-
291. Data: 2024-05-14 23:22:37
Temat: Re: Dlaczego energia elektryczna jest droga i cały czas drożeje
Od: io <i...@o...pl.invalid>
W dniu 14.05.2024 o 17:09, Jarosław Sokołowski pisze:
> Pan J.F napisał:
>
>>> Ludzie przyzwyczaili się do jeżdżenia smrodami i tak sobie pieprzą.
>>> A prawda jest taka, że 17-konne Twizy w zupełności wystarcza do
>>> poruszania się po okolicy.
>>
>> No ale jego jest w sam raz na zakupy, to Twizy będzie dużo za małe :-)
>
> Gdyby to się pojawiło wczoraj, to by można powiedzieć "wow, chyba się
> nieźle zapowiada!". Ale ten samochód ma dwanaście lat i nie jest już
> produkowany.
Nowa wersja jest na carsharing. Były też inne podobne samochody, np AMI.
Nie śledzę ile kosztują itp itd, ale twierdziłeś że taki chcesz to
mówię, że taki jest.
> W Polsce widziałem takiego raz, a we Francji w sumie
> kilkanaście sztuk.
A ja codziennie widuję :-) A nawet używam go.
> Ludzie tak nie chcą, czas zweryfikował pomysł.
No ale czego nie chcą? Staję przed sklepem, podchodzą pytają, rozmawiam,
chcą. Jest oczywiście różnica między gadaniem a kupieniem, ale to
głównie taka że oni chcą tanio kupić czyli zapłacić jakieś grosze, tyle
ile za starego smroda. No to faktycznie nie kupią.
>
> Dodam jeszcze, że we Włoszech na początku lat siedemdziesiątych było
> mnóstwo skuterów z daszkiem wykorzystywanych do wszystkich możliwych
> (i niemożliwych) zadań. Spalinowych oczywiście. Dwusuwów przewżnie.
> A najbardziej popularnym samochodem był Fiat 500 (poprzednik malucha,
> a nie taki jak teraz).
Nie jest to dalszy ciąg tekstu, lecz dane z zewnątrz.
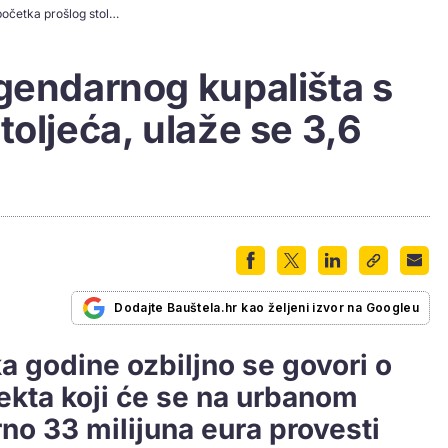
Rekonstrukcija legendarnog kupališta s početka prošlog stoljeća, ulaže se 3,6 milijuna eura
gendarnog kupališta s
toljeća, ulaže se 3,6
Dodajte Bauštela.hr kao željeni izvor na Googleu
a godine ozbiljno se govori o
jekta koji će se na urbanom
no 33 milijuna eura provesti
Po prostu koncepcja z zupełnie innej epoki.
A co skutery mają do Twizy? Że też nie smrodzą?
-
292. Data: 2024-05-14 23:44:50
Temat: Re: Dlaczego energia elektryczna jest droga i cały czas drożeje
Od: io <i...@o...pl.invalid>
W dniu 14.05.2024 o 17:01, Piotr Gałka pisze:
> W dniu 2024-05-14 o 14:11, io pisze:
>>> W przypadku moich synów głównym czynnikiem zużywania się komórek nie
>>> jest akumulator tylko złącze USB-C. Które rzadko wytrzymuje dłużej
>>> jak rok. Gdyby używali komórki jak ja i potrzebę ładowania mieli 7
>>> razy rzadziej to też można podejrzewać, że i gniazdko by dłużej
>>> wytrzymywało.
>>
>> Za tanie smartfony kupujesz. Poza tym możesz kupić smartfon z
>> ładowaniem indukcyjnym, też zwykle drogi.
>
> Nie wspomniałem, że wyświetlacz jest popękany (mimo nalepionej szybki za
> prawie 100zł) jeszcze szybciej niż gniazdko wysiada. Popękany jeszcze
> nie dyskwalifikuje. Ale jak za żadne chiny nie da się ładować...
Mówię, za tani. Ma się skończyć szybko. Kupujesz drogi z Gorilla Glass,
zakładasz miękki futerał, miękką folię i se działa. Gwarancja kończy się
a on dalej działa. Wychodzą nowe modele a on dalej działa. Masz już go
dość a on dalej działa.
>
>> No i najpraktyczniejsze, taki adapter do kabla magnetycznego, który
>> ciągle jest wciśnięty a kabel przylepia się do niego.
>
> Pierwsze słyszę.
Np http://niusy.pl/@allegro.pl/atv
>
>>> Dla mnie ustanowienie do ładowania standardu gniazdka w którym na
>>> dystansie chyba z 5mm są 24 styki jest przykładem spisku producentów.
>>
>> Ale to nie jest do ładowania tylko.
>
> Chodziło mi o to, że ładowanie zostało przypisane do tego gniazdka
> zamiast być na jakimś 2 pinowym trudnozniszczalnym złączu.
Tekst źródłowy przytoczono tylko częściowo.